If we fast-forward to today, the stock prices of media companies are up and earnings are way up. What has caused this increase after a long spell of stock doldrums? I am no financial analyst, nor am I an expert in technology, but I believe media companies’ ability to embrace digital platforms has made all the difference. What used to be an “us-versus-them” mentality, with content creators seeing technology and digital platforms as the enemy, the ultimate disruptors of business models, has changed. Rights holders of movies and television shows are making significant strides in harnessing the possibilities that digital platforms offer.

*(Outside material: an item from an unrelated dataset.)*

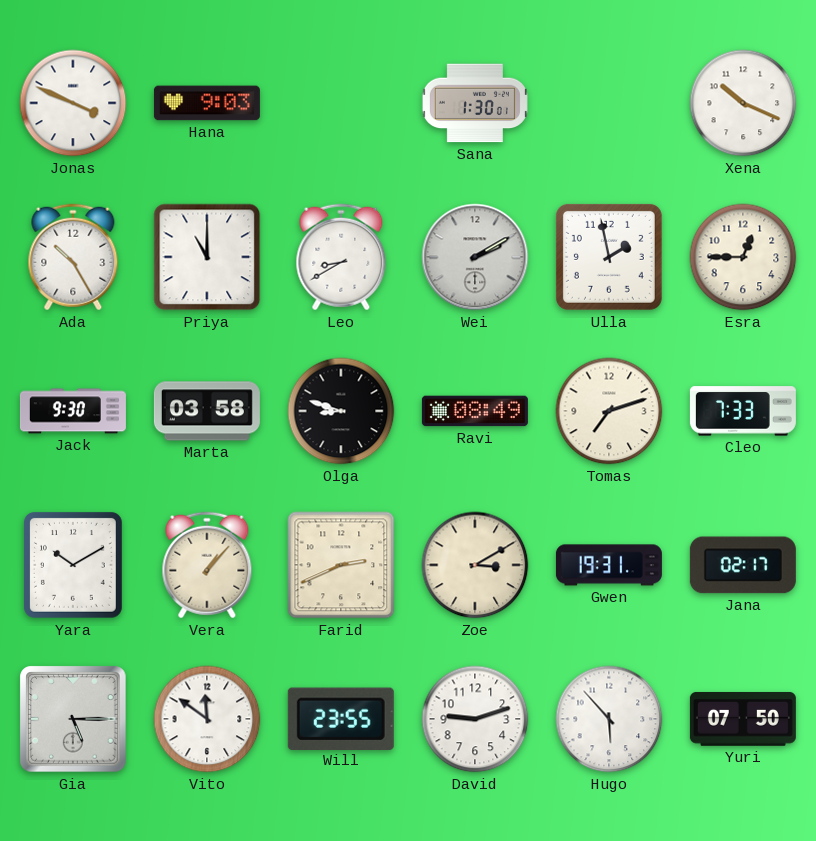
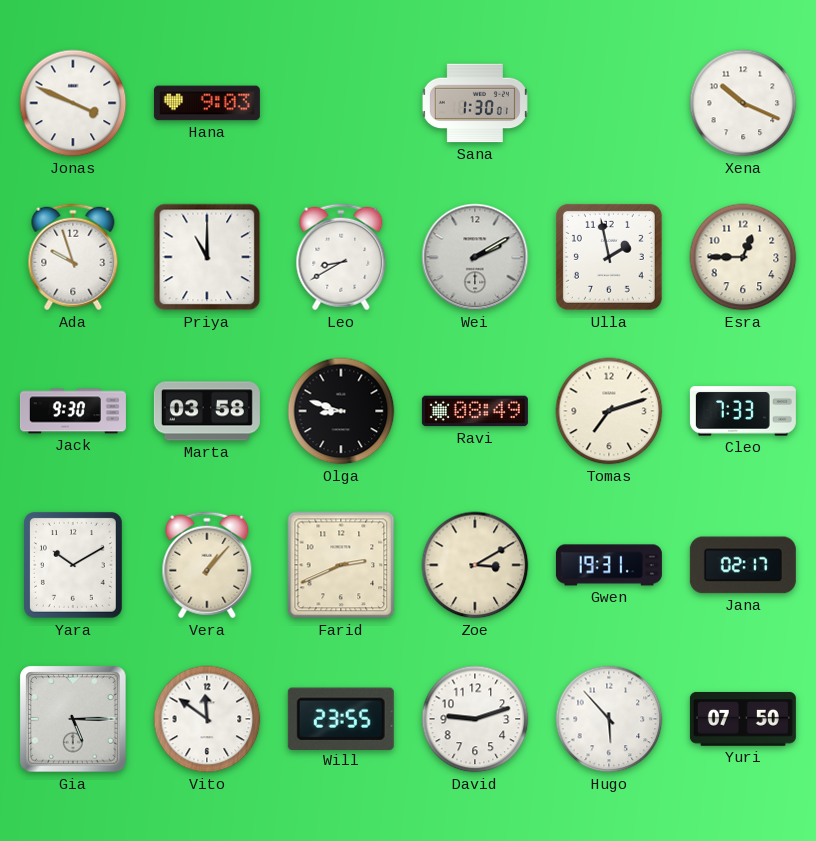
Ada: 10:25 -> 9:57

There is no question that the Internet brought the music industry to its knees. But lessons have been learned. Consumers have taken the driver’s seat, dictating how, when and on what screen they want to watch their favorite programming, and major media companies have answered in kind. What was at first a trial-and-error approach—what to provide for free and what to charge for—has given way to a number of established models that allow for decent remuneration of content.

iTunes and other download-to-own sites work for consumers. Netflix definitely works, as do countless other such subscription sites. The success of HBO GO is proof that consumers will embrace the TV Everywhere or authentication model: subscribe to one service, such as cable TV, and then when you want to watch, say, Game of Thrones on your computer, you simply go through an authentication process to prove that you already subscribe to HBO to gain access to online episodes.

As we see in the main feature of this issue of World Screen, Hollywood studios have found many ways to carve out substantial revenues from digital platforms. What was a two-way battle of content owners versus disruptive technologies has morphed into a three-way minuet between consumers, technology and content owners. Technology allowed TV episodes and films to be streamed online and consumers flocked to sites that offered this convenience. Content owners scrambled to get paid for what was being streamed, and now they are, often handsomely. Consumers are taking the convenience of watching wherever and whenever to new limits—namely, by binge viewing. We all do it, and what a pleasure it is to catch up on favorite series by watching episode after episode after episode. This works particularly well with serialized drama, and this new viewing habit has pushed digital platforms to pay more than decent prices for hot shows. In turn, that has given serialized dramas new life after their first broadcast, when not so long ago serialized fare was dead on arrival in the syndication market.

The relationship between viewers, technology and content is getting more and more intertwined and intimate. It seems every morning we wake up to a new screen, device or outlet for content. In this brave new digital world, smart companies spot opportunities through the disruption.